A digital health intervention in Canada aimed at changing the diet and physical activity of South Asians did not reduce their MI risk score after 12 months, according to a single-blind, community-based, randomized trial.
In addition, knowledge of a genetic risk status did not reduce the MI risk scores at one year.
Lead researcher Sonia S. Anand, MD, PhD of McMaster University in Canada, and colleagues published their results in JAMA Cardiology on May 18.
The researchers mentioned that previous studies found South Asians had an increased risk of premature MI compared with white individuals.
In this study, known as SAHARA (South Asian Heart Risk Assessment), the researchers examined 178 men and 165 women who were at least 30 years old and were South Asian, which the researchers defined as having their ancestors originating from the Indian subcontinent.
The researchers collected data from June 3, 2012, to Oct. 27, 2013, and calculated an MI risk score based on age, sex, brief dietary and physical activity questions, tobacco exposure, psychosocial stress, blood pressure, waist and hip circumference, and levels of apolipoprotein A and B and hemoglobin A1c.
Participants randomized to the digital health intervention received stages of change-oriented motivational messages every two weeks via email as well as health tips focused on diet and physical activity every week via email or text. They were also encouraged to access a website that had South Asian-specific prevention advice.
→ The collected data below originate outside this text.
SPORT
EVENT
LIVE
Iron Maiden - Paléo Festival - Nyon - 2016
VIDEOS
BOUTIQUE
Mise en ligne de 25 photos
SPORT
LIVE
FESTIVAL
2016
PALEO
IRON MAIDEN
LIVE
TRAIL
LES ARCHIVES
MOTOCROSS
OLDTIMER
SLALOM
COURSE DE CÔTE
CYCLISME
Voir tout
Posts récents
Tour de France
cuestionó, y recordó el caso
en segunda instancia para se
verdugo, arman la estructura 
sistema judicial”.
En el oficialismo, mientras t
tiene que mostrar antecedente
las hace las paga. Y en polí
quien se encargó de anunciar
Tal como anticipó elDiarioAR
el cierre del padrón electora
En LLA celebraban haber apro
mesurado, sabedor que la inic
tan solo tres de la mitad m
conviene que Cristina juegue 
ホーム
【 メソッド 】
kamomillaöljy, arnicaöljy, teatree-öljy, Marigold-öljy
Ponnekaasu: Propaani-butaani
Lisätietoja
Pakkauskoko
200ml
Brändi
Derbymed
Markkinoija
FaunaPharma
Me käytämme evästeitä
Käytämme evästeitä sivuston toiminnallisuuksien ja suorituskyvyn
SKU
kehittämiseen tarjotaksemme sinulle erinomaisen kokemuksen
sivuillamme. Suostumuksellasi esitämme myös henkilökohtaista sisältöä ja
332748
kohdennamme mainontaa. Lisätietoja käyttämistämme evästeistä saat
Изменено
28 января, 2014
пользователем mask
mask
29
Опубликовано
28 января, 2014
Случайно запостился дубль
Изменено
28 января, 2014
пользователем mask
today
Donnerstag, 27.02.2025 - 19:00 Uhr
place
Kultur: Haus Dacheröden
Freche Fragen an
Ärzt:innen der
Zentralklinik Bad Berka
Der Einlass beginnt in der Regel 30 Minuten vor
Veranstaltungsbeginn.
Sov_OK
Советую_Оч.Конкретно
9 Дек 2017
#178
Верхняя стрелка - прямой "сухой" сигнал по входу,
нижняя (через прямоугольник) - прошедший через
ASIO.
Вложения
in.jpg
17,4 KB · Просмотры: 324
Participants in the control group were only encouraged to access that same website.
All participants received gift cards for completing visits at six months and one year, during which they underwent clinical assessments.
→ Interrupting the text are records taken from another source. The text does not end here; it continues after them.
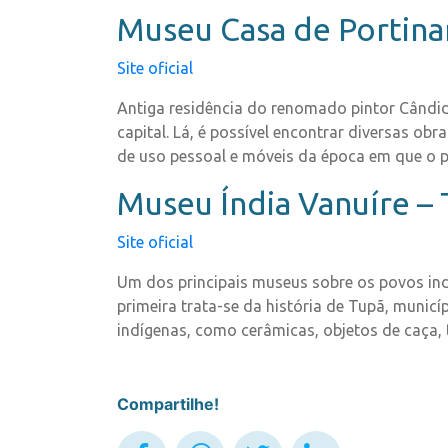
Museu Casa de Portina
Site oficial
Antiga residência do renomado pintor Cândido
capital. Lá, é possível encontrar diversas ob
de uso pessoal e móveis da época em que o p
Museu Índia Vanuíre –
Site oficial
Um dos principais museus sobre os povos indí
primeira trata-se da história de Tupã, munic
indígenas, como cerâmicas, objetos de caça, 
Compartilhe!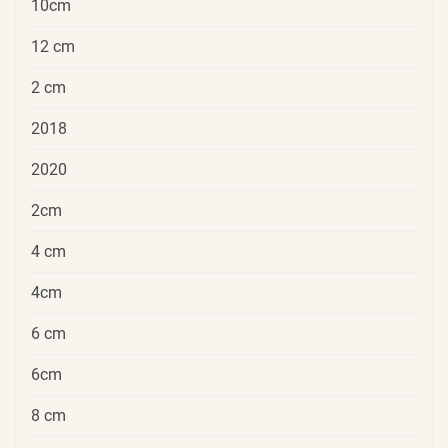
10cm
12 cm
2 cm
2018
2020
2cm
4 cm
4cm
6 cm
6cm
8 cm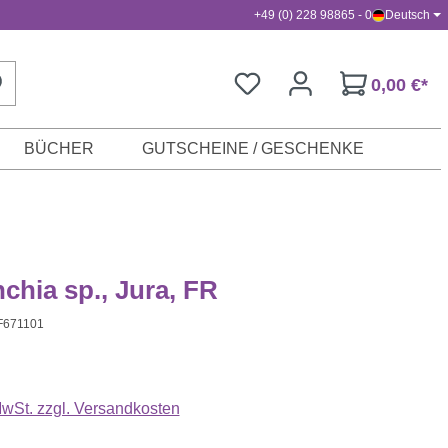
+49 (0) 228 98865 - 0
Deutsch
0,00 €*
BÜCHER
GUTSCHEINE / GESCHENKE
nchia sp., Jura, FR
F671101
s:
 MwSt. zzgl. Versandkosten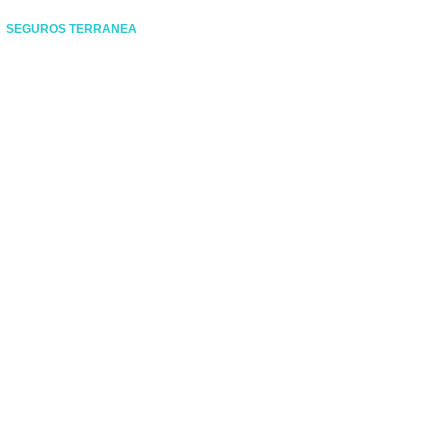
SEGUROS TERRANEA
At baseline, the mean MI risk score of 13.3 was considered moderate. In addition, 72.3 percent of participants had one or two risk alleles for the 9p21 variant, which the researchers said was the most robust single-nucleotide polymorphism for MI.
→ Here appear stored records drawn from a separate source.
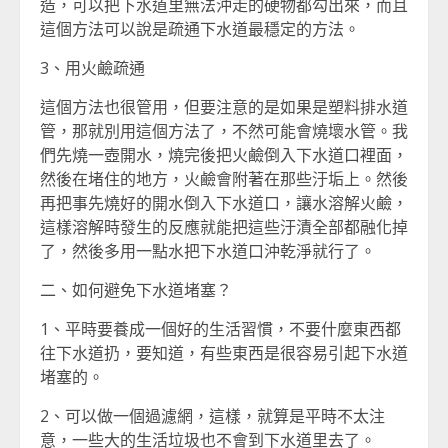
造，可以把下水道里無法沖走的硬物都勾出來，而且
這個方法可以說是疏通下水道最穩定的方法。
3、用火鹼疏通
這個方法也很管用，但要注意的是如果是塑料排水道
管，那就別用這個方法了，不然可能會燒壞水管。我
們先燒一壺開水，燒完後把火鹼倒入下水道口裡面，
然後在堵住的地方，火鹼會附著在那些汙垢上。然後
再把事先燒好的開水倒入下水道口，讓水溶解火鹼，
這樣溶解時發生的反應就能把這些汙漬全部都融化掉
了，然後多用一點水把下水道口沖乾淨就行了。
二、如何避免下水道堵塞？
1、平時要養成一個好的生活習慣，不要什麼東西都
往下水道扔，要知道，有些東西是很容易引起下水道
堵塞的。
2、可以做一個過濾網，這樣，就算是平時不太注
意，一些大的生活垃圾也不會到下水道里去了。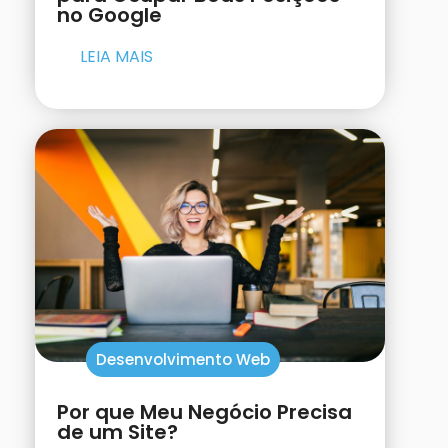
no Google
LEIA MAIS
Desenvolvimento Web
Por que Meu Negócio Precisa
de um Site?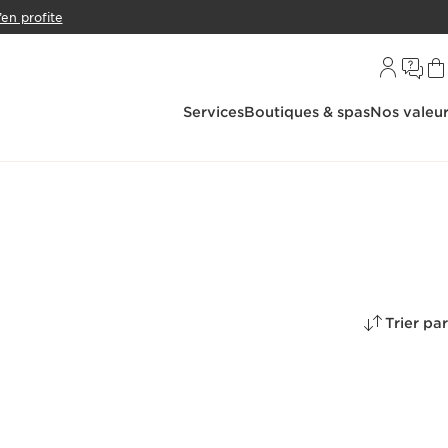
’en profite
Services
Boutiques & spas
Nos valeu
Trier par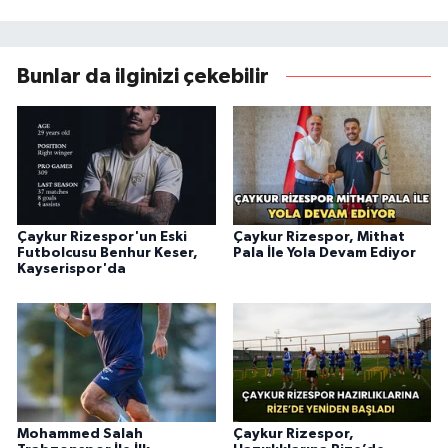
Bunlar da ilginizi çekebilir
Çaykur Rizespor'un Eski
Çaykur Rizespor, Mithat
Futbolcusu Benhur Keser,
Pala İle Yola Devam Ediyor
Kayserispor'da
Mohammed Salah
Çaykur Rizespor,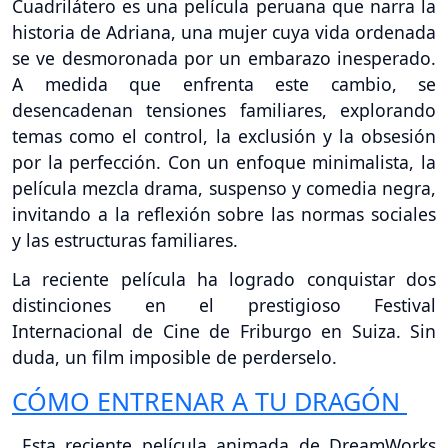
Cuadrilátero es una película peruana que narra la
historia de Adriana, una mujer cuya vida ordenada
se ve desmoronada por un embarazo inesperado.
A medida que enfrenta este cambio, se
desencadenan tensiones familiares, explorando
temas como el control, la exclusión y la obsesión
por la perfección. Con un enfoque minimalista, la
película mezcla drama, suspenso y comedia negra,
invitando a la reflexión sobre las normas sociales
y las estructuras familiares.
La reciente película ha logrado conquistar dos
distinciones en el prestigioso Festival
Internacional de Cine de Friburgo en Suiza. Sin
duda, un film imposible de perderselo.
CÓMO ENTRENAR A TU DRAGÓN
Esta reciente película animada de DreamWorks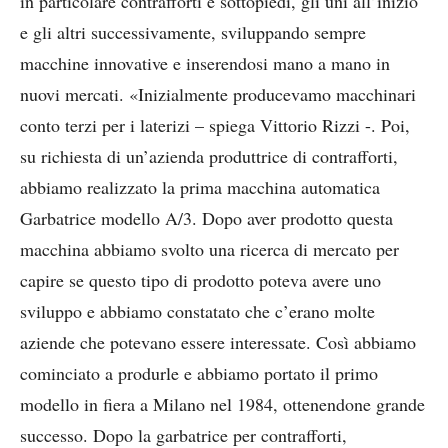
in particolare contrafforti e sottopiedi, gli uni all’inizio
e gli altri successivamente, sviluppando sempre
macchine innovative e inserendosi mano a mano in
nuovi mercati. «Inizialmente producevamo macchinari
conto terzi per i laterizi – spiega Vittorio Rizzi -. Poi,
su richiesta di un’azienda produttrice di contrafforti,
abbiamo realizzato la prima macchina automatica
Garbatrice modello A/3. Dopo aver prodotto questa
macchina abbiamo svolto una ricerca di mercato per
capire se questo tipo di prodotto poteva avere uno
sviluppo e abbiamo constatato che c’erano molte
aziende che potevano essere interessate. Così abbiamo
cominciato a produrle e abbiamo portato il primo
modello in fiera a Milano nel 1984, ottenendone grande
successo. Dopo la garbatrice per contrafforti,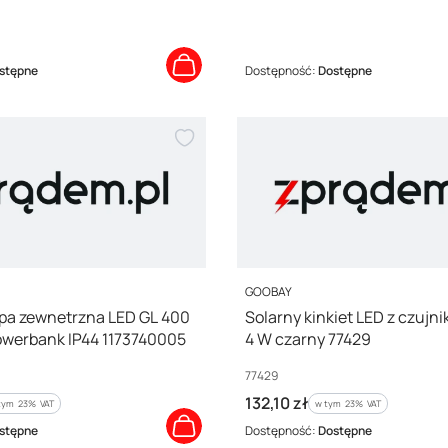
stępne
Dostępność:
Dostępne
PRODUCENT
L
GOOBAY
pa zewnetrzna LED GL 400
Solarny kinkiet LED z czujn
owerbank IP44 1173740005
4 W czarny 77429
Kod producenta
77429
Cena brutto
132,10 zł
tym %s VAT
w tym %s VAT
tym
23%
VAT
w tym
23%
VAT
stępne
Dostępność:
Dostępne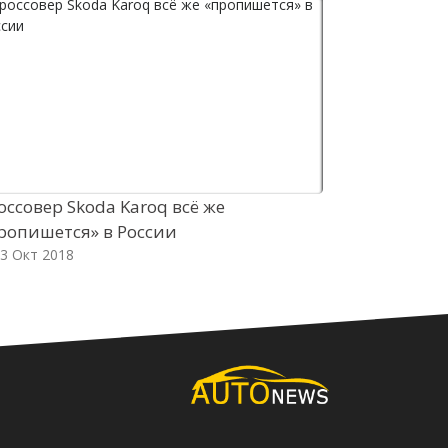
оссовер Skoda Karoq всё же
Предсерийн
ропишется» в России
Defender р
3 Окт 2018
03 Окт 2018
After a year, the mean MI risk score decreased from 13.3 to 12.3 in the intervention group and from 13.3 to 12.6 in the control group, which did not represent a statistically significant difference. The difference remained nonsignificant in an adjusted model and in a sensitivity analysis of participants with high adherence.
The researchers added there was no association between the baseline genetic risk status on the MI risk score after a year. There was also no interaction between the genetic risk status and the digital health intervention.
Although participants in the intervention group received an average of 80 emails or text messages during the study, the researchers said they may have required more face-to-face contacts to change their behavior. They also said that 64.7 percent of participants were exercising regularly and 71.7 percent were consistently avoiding high-calorie foods at baseline, so the digital health intervention may not have helped them alter their habits.
Further, more than two-thirds of participants could not recall their MI risk score or genetic risk status at the end of the intervention, which was a much higher percentage than the researchers expected.
“Future trials should consider using more frequent text messaging and have bidirectional communication with participants,” the researchers wrote.